The picture below, taken a little earlier in the week, shows the side wall slab in good condition:
The same can’t be said for the rear part of the slab, which has softened from water and salt damage over the years. As the picture below shows, part of the slab edge has broken away:
As we are relying on this edge (structurally: the slab sits into the web of the steel), we need to strengthen it using Sika Armocrete repair mortar. As a further precautionary measure, the bottom flange of the steel will be extended by 100mm to make sure it reaches sound concrete beyond the edge.
Scaffolding went up on Tuesday followed by the installation of an array of Strongboy supports and Acro props in preparation for the demolition of the side wall and removal of the concrete lintel at the rear, which supports the slab above the former loggia.

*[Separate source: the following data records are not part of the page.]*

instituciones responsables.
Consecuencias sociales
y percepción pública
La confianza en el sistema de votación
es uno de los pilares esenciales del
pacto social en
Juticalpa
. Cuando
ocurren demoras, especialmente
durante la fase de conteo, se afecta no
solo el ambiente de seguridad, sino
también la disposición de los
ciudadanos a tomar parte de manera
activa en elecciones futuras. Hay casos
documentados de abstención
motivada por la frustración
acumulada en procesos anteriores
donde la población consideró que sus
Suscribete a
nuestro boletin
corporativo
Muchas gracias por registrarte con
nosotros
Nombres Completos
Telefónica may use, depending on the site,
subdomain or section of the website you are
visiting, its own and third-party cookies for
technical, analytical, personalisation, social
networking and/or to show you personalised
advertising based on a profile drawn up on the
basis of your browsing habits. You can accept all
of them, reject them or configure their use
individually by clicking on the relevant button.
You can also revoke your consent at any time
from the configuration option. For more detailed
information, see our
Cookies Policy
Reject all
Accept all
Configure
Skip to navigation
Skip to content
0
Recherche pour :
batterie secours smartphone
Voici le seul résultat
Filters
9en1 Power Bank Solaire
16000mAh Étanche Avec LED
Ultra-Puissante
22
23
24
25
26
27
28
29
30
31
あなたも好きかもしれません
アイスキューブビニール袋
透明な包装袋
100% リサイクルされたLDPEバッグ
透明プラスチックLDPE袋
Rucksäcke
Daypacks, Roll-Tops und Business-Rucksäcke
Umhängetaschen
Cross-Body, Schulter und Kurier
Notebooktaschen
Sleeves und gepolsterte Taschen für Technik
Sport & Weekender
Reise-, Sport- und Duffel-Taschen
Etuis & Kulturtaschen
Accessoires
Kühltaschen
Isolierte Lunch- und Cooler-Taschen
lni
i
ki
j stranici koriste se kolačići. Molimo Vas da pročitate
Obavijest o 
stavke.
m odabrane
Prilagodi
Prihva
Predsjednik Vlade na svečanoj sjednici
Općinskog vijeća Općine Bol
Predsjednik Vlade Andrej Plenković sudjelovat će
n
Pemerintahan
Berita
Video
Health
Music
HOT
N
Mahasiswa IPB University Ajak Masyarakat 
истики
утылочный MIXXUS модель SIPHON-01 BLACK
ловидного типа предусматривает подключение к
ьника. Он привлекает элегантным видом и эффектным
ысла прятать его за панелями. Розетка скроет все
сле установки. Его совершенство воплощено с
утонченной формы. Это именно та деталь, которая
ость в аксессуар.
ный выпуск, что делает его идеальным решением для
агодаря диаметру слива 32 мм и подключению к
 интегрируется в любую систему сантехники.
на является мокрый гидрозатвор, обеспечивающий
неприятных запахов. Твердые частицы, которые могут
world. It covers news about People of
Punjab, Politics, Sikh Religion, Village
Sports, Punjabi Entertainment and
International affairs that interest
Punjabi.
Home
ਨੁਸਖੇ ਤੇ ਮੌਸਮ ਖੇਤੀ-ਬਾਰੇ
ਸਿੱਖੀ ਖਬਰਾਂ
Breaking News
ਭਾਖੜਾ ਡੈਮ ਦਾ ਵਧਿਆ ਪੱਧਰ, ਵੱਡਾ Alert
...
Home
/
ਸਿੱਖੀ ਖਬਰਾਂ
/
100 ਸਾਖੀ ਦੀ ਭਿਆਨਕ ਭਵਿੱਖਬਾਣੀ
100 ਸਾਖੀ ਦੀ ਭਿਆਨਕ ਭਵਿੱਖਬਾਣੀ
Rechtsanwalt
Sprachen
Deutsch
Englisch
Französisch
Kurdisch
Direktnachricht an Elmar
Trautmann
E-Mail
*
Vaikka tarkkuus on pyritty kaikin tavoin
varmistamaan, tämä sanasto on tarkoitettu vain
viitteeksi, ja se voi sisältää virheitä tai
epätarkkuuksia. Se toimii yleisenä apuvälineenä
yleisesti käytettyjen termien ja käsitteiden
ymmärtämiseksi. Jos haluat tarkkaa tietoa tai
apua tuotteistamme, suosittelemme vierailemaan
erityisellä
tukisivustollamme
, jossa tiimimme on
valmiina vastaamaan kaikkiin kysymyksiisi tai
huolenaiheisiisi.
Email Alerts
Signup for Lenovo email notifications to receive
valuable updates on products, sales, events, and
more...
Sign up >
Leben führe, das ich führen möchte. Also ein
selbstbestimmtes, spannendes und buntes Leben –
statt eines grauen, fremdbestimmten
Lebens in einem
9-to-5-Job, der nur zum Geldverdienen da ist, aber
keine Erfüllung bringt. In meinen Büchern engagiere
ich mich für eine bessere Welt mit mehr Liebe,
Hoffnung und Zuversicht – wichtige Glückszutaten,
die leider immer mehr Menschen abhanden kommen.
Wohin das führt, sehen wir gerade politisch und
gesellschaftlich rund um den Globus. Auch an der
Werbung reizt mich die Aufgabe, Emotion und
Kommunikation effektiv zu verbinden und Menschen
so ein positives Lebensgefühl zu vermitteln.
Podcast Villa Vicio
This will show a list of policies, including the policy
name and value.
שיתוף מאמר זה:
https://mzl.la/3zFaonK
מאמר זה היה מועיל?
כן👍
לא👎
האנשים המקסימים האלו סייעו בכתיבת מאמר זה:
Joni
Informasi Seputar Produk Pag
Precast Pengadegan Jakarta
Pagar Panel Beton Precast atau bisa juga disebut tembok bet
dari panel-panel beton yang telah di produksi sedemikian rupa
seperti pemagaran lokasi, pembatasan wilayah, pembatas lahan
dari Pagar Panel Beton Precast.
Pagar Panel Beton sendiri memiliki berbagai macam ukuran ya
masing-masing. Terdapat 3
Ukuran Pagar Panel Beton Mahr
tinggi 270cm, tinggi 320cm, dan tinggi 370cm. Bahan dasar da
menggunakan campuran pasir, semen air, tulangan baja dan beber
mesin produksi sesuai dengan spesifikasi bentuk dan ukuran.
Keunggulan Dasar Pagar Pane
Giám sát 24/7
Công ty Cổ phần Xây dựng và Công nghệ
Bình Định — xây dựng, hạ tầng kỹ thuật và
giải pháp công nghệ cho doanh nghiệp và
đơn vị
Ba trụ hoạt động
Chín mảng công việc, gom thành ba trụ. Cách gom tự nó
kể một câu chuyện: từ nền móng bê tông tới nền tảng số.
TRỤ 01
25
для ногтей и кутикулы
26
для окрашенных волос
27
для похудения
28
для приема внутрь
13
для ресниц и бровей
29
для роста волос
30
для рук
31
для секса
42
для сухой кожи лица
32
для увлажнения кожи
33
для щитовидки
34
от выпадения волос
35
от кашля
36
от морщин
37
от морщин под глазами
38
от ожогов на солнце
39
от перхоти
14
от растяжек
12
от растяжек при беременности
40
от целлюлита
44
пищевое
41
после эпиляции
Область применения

The picture above shows the matrix of Acro supports. The concrete lintel being removed (with white render coat) is just visible at the top right of the picture.
Now ready for some serious demolition!
There is a vast void beneath the house, thanks to the slope that the house is built on. In its present state, it cannot be effectively used due to the amount of structural walls and supports. Some of these are now being demolished and replaced with lintels on block piers. The photo above shows the block piers constructed on top of the existing retaining wall. Elsewhere, access hatches are being cut into the walls as can be seen in the photo below.
Opening up under the house in this way allows the space to be used more effectively. The part of the void in the photos (with the greatest headroom) will be part of the heated volume of the house and will become a plant room for the hot water cylinder and an archive/storage area to house items currently in the loft. The loft will be almost unusable for storage due to the amount of insulation proposed and its low (22°) pitch.
The void will also enable good access for installing the new services: pipes, cables, ducts, and will be excellent for getting the floor insulation into the unheated part of the void toward the front of the house where it becomes more of a crawl space. The drawing extract below shows the extent of the void and the delineation between heated and unheated areas (insulation and air barrier line shown in green).
In meeting the structural engineer, it was agreed that the lower ground slab should stay for the time being as it will be easier to temporarily prop the upper slab from this. In the meantime we have been deciding the best approach for the main structural alterations and the insertion of the steels.
First of, five of the seven side windows have been in-filled, the remaining two will come out later. In-filling the windows will strengthen the wall prior to the demolition of the lower section of this wall.
Exposing the slab edge reveals that it is supported entirely by the inner brick leaf. This makes the sequencing simpler as the slab can be supported as proposed, with an array of Acro supports below. The outer brick leaf will need supporting independently, but there is not as much load to contend with as we thought. As the sketch detail above right shows, we have a slight clash with the proposed steel now and we will need to trim the top flange such that it doesn’t foul the inner brick leaf. Our structural engineer is okay with this providing we bolt the web of the steel to the edge of the concrete slab.